Tuesday, January 18, 2011

Postcard Mailings Drive More Smokers To Quit Lines

Cigarette manufacturers often rely on direct mail advertisements to entice smokers to use their products. However, ad-mailing campaigns can also help people kick the habit, according to a new study.
Postcard promotions offer a cost-effective method of boosting call volume to a smoking cessation quit line, said lead study author Richard O’Connor, Ph.D., a cancer prevention researcher with Roswell Park Cancer Institute in Buffalo, N.Y.
Direct mail can be part of a broad range of quitter recruitment strategies, he said.
O’Connor and colleagues mailed postcards promoting the services of a New York smoking cessation quit line and offering a two-week free starter kit of nicotine patches to the homes of 77,527 smokers, at an average mailing cost of 35 cents per household.
Smokers randomly received one of two versions of the postcards: one version described the benefits of the nicotine patch and the other dispelled fears about the health risks of the nicotine patch.
The findings appear in the July issue of the journal Health Promotion Practice.
“Between 1 percent and 4 percent of smokers who received an unsolicited mailing about the quit line responded to the card,” O’Connor said.
The study found that in the 15-day period following the mailing, call volume increased 36 percent — from an average of 139 calls per day before the mailing to 189 calls afterward.

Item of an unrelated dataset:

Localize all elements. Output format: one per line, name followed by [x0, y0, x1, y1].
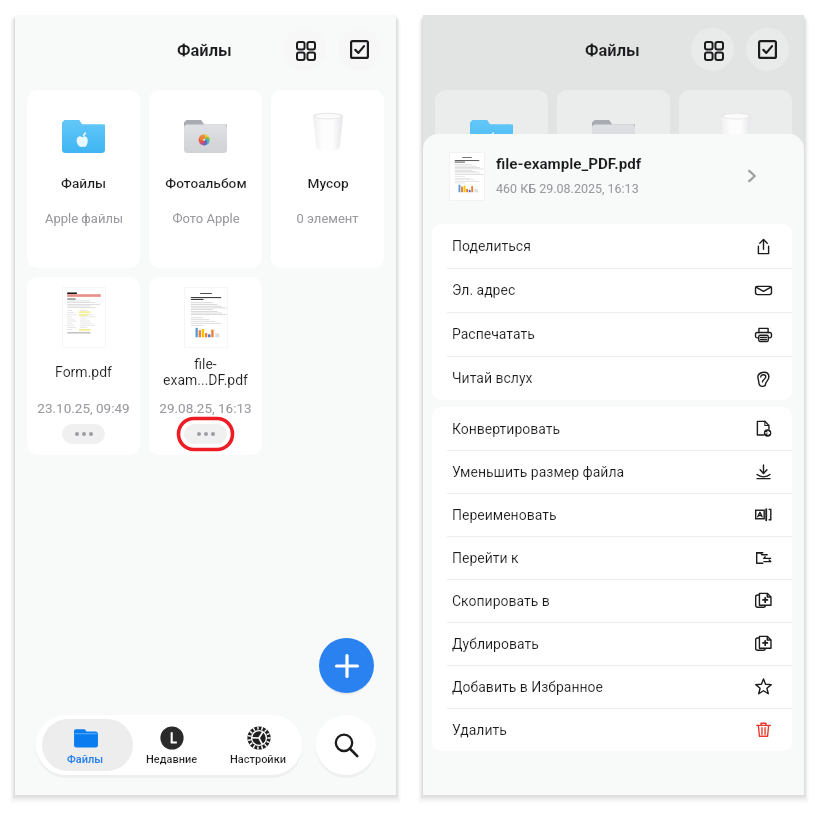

In addition, smokers who called because they had received a postcard were more likely to request free nicotine patches, a finding that suggests, “The mailing promotion successfully communicated the availability of free nicotine medications to those who received it,” the authors say.
No significant differences existed between the two versions of postcards and later call volume, a finding that O’Connor said he and his colleagues found surprising.
“In retrospect, the difference [between the two versions] may have been too subtle,” he said.
“The positive results, albeit modest, are certainly suggestive of direct mailings’ value,” said Lirio Covey, Ph.D., director of the smoking cessation program at the New York State Psychiatric Institute.
However, “because the response rate was so low, the large question is why the overwhelming majority did not respond,” Covey said.
According to the authors, the response rate in this study is consistent with response rates for direct mail promotions of commercial products, as reported by previous studies and the Direct Marketing Association.